The government and its coalition support parties Socialistisk Folkeparti and Enhedslisten have revealed the 2015 budget agreement today at the Finance Ministry.

Here are the main points of the agreement:

Development aid and asylum expenses
The financing of the spike in asylum-seekers arriving to Denmark is in place. Some 2.5 billion kroner has been set aside to fund the increase of asylum-seekers for next year.

One billion kroner of the 2.5 billion will be found by cutting into the development aid package, while the remaining billion kroner will come from the EU funds that Denmark will be given for paying too much in EU quotas (700 million kroner) and from other reserves in the budget (300 million kroner).

READ MORE: Aid restructured in wake of asylum crisis

Health sector
A new health package has been negotiated that will make an additional 600 million kroner available for increased personnel at maternity wards at hospitals, while reducing the number of overcrowded hospital hallways. In total, the government has earmarked 6.5 billion kroner to the health arena over the next four years.

The government has already launched a plan that will make more funds available for the treatment of cancer and chronic illnesses, general practitioners and better relative/next of kin involvement.

One billion kroner have been set aside to hire an expected 600 more pedagogues at the nation's kindergartens and nurseries.

Voucher cards for the elderly
As part of its overall 1.6 billion kroner welfare package, the government has agreed to a new homecare voucher card for the elderly. The elderly will be given 30 minutes extra care at home during the week that the elderly themselves can decide what is spent on.

Some 75 million kroner has been set aside for the voucher card initiative in 2015, and 150 million kroner per year for the years following 2015.

The nation's councils will be given an additional 250 million kroner for their work involving the increasing numbers of refugees coming to Denmark.

Over the next three years, 75 million kroner has been set aside to help students with challenges better fit in at public schools across Denmark. The funds will ensure that more special education teachers can take part in the lessons and can provide vocational insight to other teachers.

Nature and climate
An additional billion kroner has been earmarked for more nature, ecology and climate initiatives over the next few years.

The government's climate efforts will be further strengthened by 450 million kroner over the next four years. The funds will go to new technologies in energy production and reducing greenhouse gas emissions.

READ MORE: Denmark on its way to fulfilling climate goals

Cash benefits and mutual dependency
The government has agreed to a cash benefits plan worth just under a billion kroner that will for the next three years support people who are unable to secure unemployment benefits (dagpenge or kontanthjælp).

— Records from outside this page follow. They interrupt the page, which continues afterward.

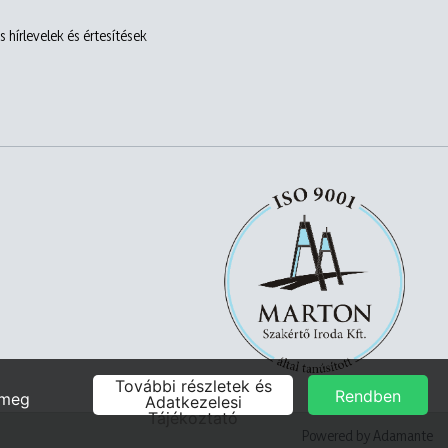
 hírlevelek és értesítések
Powered by Adamante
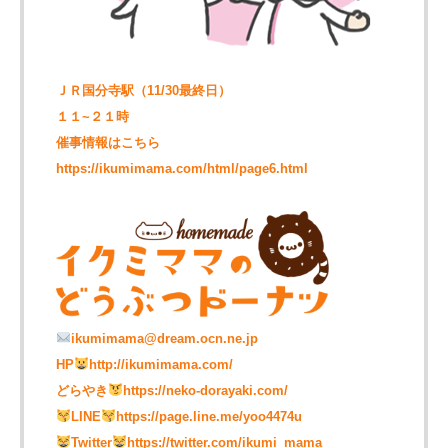
ＪＲ国分寺駅（11/30最終日）
１１~２１時
催事情報は
こちら
https://ikumimama.com/html/page6.html
ikumimama@dream.ocn.ne.jp
HP
http://ikumimama.com/
どらやき
https://neko-dorayaki.com/
LINE
https://page.line.me/yoo4474u
Twitter
https://twitter.com/ikumi_mama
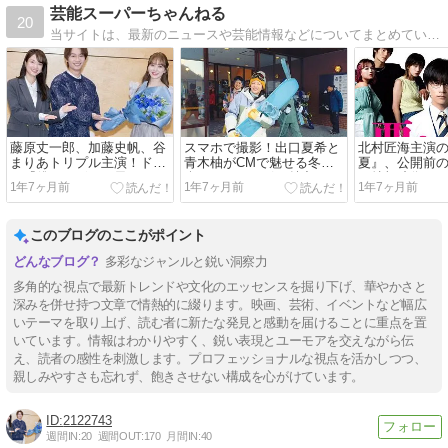
芸能スーパーちゃんねる
20
当サイトは、最新のニュースや芸能情報などについてまとめています
藤原丈一郎、加藤史帆、谷
スマホで撮影！出口夏希と
北村匠海主演
まりあトリプル主演！ドラ
青木柚がCMで魅せる冬の
夏』、公開前
マ『僕のあざとい元カノ』
楽しさとスノボの魅力
る特報映像
1年7ヶ月前
1年7ヶ月前
1年7ヶ月前
24日スタート
このブログのここがポイント
多彩なジャンルと鋭い洞察力
多角的な視点で最新トレンドや文化のエッセンスを掘り下げ、華やかさと
深みを併せ持つ文章で情熱的に綴ります。映画、芸術、イベントなど幅広
いテーマを取り上げ、読む者に新たな発見と感動を届けることに重点を置
いています。情報はわかりやすく、鋭い表現とユーモアを交えながら伝
え、読者の感性を刺激します。プロフェッショナルな視点を活かしつつ、
親しみやすさも忘れず、飽きさせない構成を心がけています。
2122743
週間IN:
20
週間OUT:
170
月間IN:
40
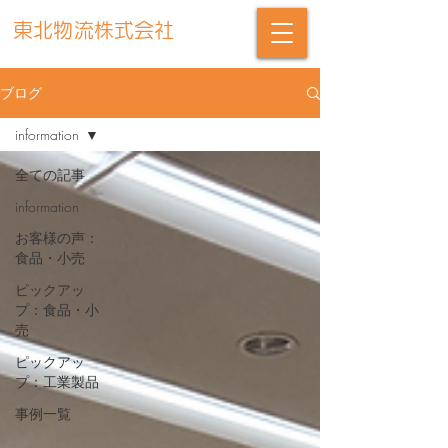
東北物流株式会社
ブログ
information
全ての記事
information
お客様の声：
食品・小売
ピックアッ
プ：食品・小
売
ピックアッ
プ：工業製品
事例一覧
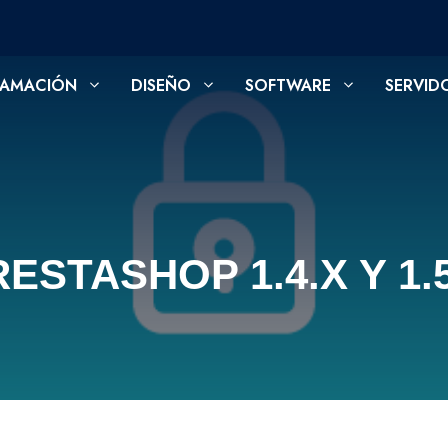
AMACIÓN
DISEÑO
SOFTWARE
SERVID
ESTASHOP 1.4.X Y 1.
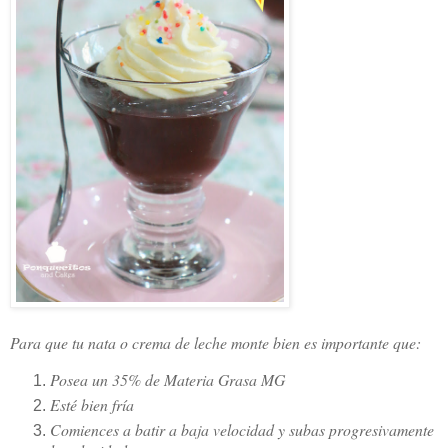
Para que tu nata o crema de leche monte bien es importante que:
Posea un 35% de Materia Grasa MG
Esté bien fría
Comiences a batir a baja velocidad y subas progresivamente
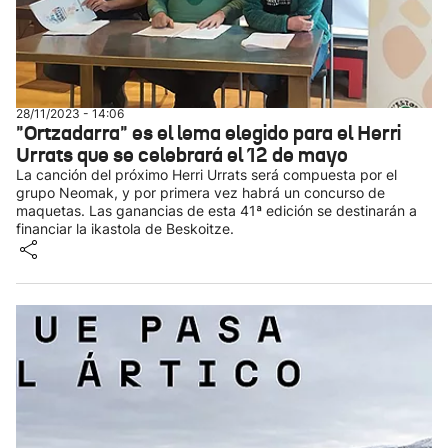
28/11/2023 - 14:06
"Ortzadarra" es el lema elegido para el Herri
Urrats que se celebrará el 12 de mayo
La canción del próximo Herri Urrats será compuesta por el
grupo Neomak, y por primera vez habrá un concurso de
maquetas. Las ganancias de esta 41ª edición se destinarán a
financiar la ikastola de Beskoitze.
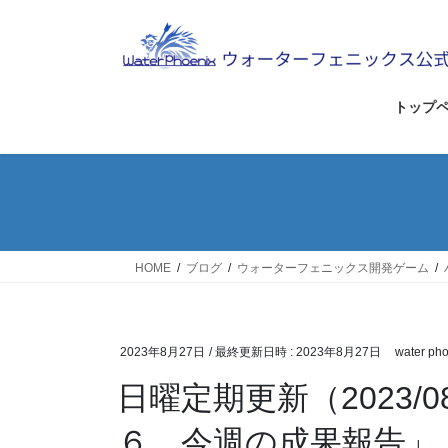
コ
ナ
ン
ビ
テ
ゲ
ン
ー
ツ
シ
トップ
へ
ョ
ス
ン
キ
に
ッ
移
プ
動
HOME
ブログ
ウォーターフェニックス開発ゲーム
2023年8月27日
/ 最終更新日時 :
2023年8月27日
water pho
日曜定期更新（2023/0
６ 今週の成果報告」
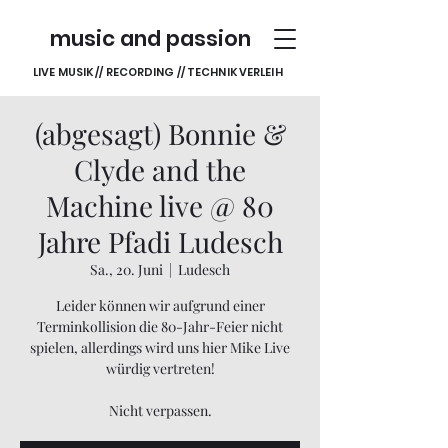
music and passion
LIVE MUSIK // RECORDING // TECHNIK VERLEIH
(abgesagt) Bonnie &
Clyde and the
Machine live @ 80
Jahre Pfadi Ludesch
Sa., 20. Juni
  |  
Ludesch
Leider können wir aufgrund einer
Terminkollision die 80-Jahr-Feier nicht
spielen, allerdings wird uns hier Mike Live
würdig vertreten!
Nicht verpassen.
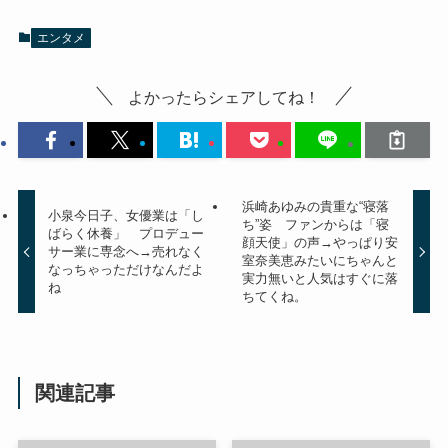
エンタメ
よかったらシェアしてね！
浜崎あゆみの貴重な“寝落
小泉今日子、女優業は「し
ち”姿 ファンからは「寝
ばらく休養」 プロデュー
顔天使」の声→やっぱり安
サー業に専念へ→売れなく
室奈美恵みたいにちゃんと
なっちゃっただけなんだよ
実力無いと人気はすぐに落
ね
ちてくね。
関連記事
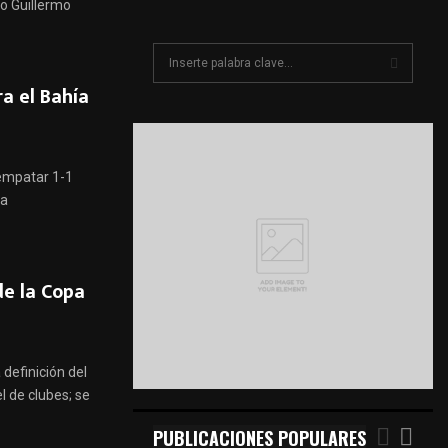
o Guillermo
S
e
a el Bahía
a
S
r
c
E
h
empatar 1-1
f
A
o
pa
r
R
:
C
de la Copa
H
 definición del
 de clubes; se
PUBLICACIONES POPULARES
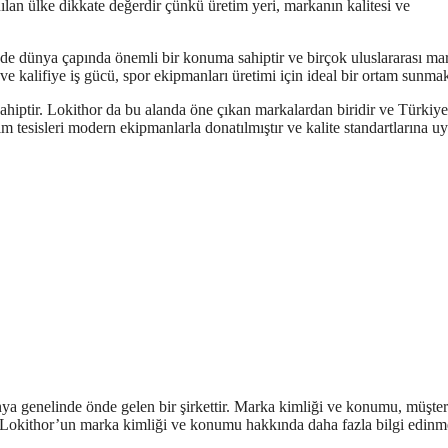
nılan ülke dikkate değerdir çünkü üretim yeri, markanın kalitesi ve
ünde dünya çapında önemli bir konuma sahiptir ve birçok uluslararası m
ve kalifiye iş gücü, spor ekipmanları üretimi için ideal bir ortam sunmak
sahiptir. Lokithor da bu alanda öne çıkan markalardan biridir ve Türkiye
im tesisleri modern ekipmanlarla donatılmıştır ve kalite standartlarına u
nya genelinde önde gelen bir şirkettir. Marka kimliği ve konumu, müşter
ır. Lokithor’un marka kimliği ve konumu hakkında daha fazla bilgi edinm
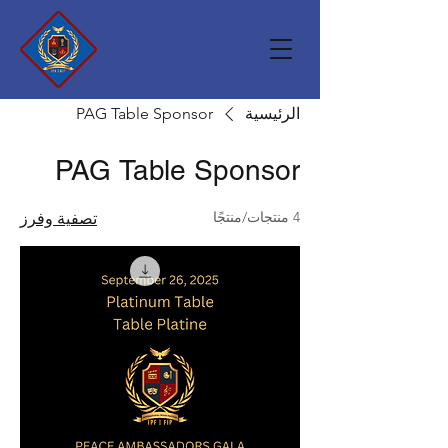
الرئيسية
PAG Table Sponsor
PAG Table Sponsor
4 منتجات/منتجًا
تصفية وفرز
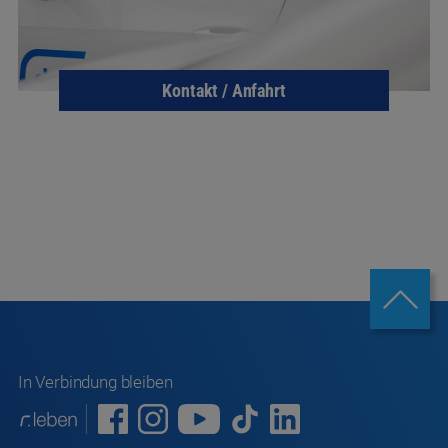
Kontakt / Anfahrt
In Verbindung bleiben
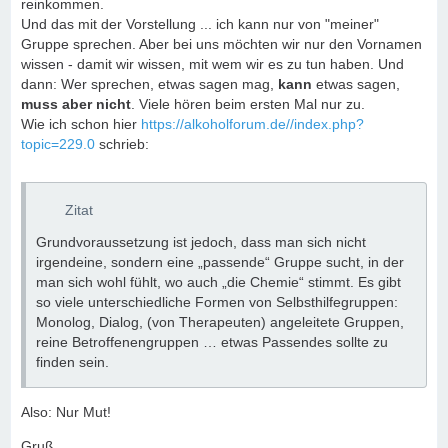
reinkommen.
Und das mit der Vorstellung ... ich kann nur von "meiner"
Gruppe sprechen. Aber bei uns möchten wir nur den Vornamen
wissen - damit wir wissen, mit wem wir es zu tun haben. Und
dann: Wer sprechen, etwas sagen mag,
kann
etwas sagen,
muss aber nicht
. Viele hören beim ersten Mal nur zu.
Wie ich schon hier
https://alkoholforum.de//index.php?
topic=229.0
schrieb:
Zitat
Grundvoraussetzung ist jedoch, dass man sich nicht
irgendeine, sondern eine „passende“ Gruppe sucht, in der
man sich wohl fühlt, wo auch „die Chemie“ stimmt. Es gibt
so viele unterschiedliche Formen von Selbsthilfegruppen:
Monolog, Dialog, (von Therapeuten) angeleitete Gruppen,
reine Betroffenengruppen … etwas Passendes sollte zu
finden sein.
Also: Nur Mut!
Gruß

Another central point is the axing of the mutual dependency responsibility involving kontanthjælp, which was introduced in January this year and which meant that unmarried couples living together had to support one another should one lose their jobs.

Light rail in Aalborg
The agreement includes 830 million kroner being set aside for the establishment of a new light rail in Aalborg. Construction will commence next year and is scheduled to be completed in 2021. It will run between Aalborg Vestby and the new university hospital in Aalborg East.

Social dumping
Some 120 million kroner have been set aside to tackle social dumping over the next four years. The funds will allow the tax authorities SKAT, the police, and labour inspectors, Arbejdstilsynet, to make twice as many joint inspections as they did this year.

READ MORE: Budget agreement secures affordable housing in cities

The social housing law will be amended so that thousands of new homes being built in the nation's cities will be affordable for the average citizen.

The law change means that in future the council can demand that every fourth home in new apartment buildings being built on waterfronts or in new developing city districts in the largest cities is public housing.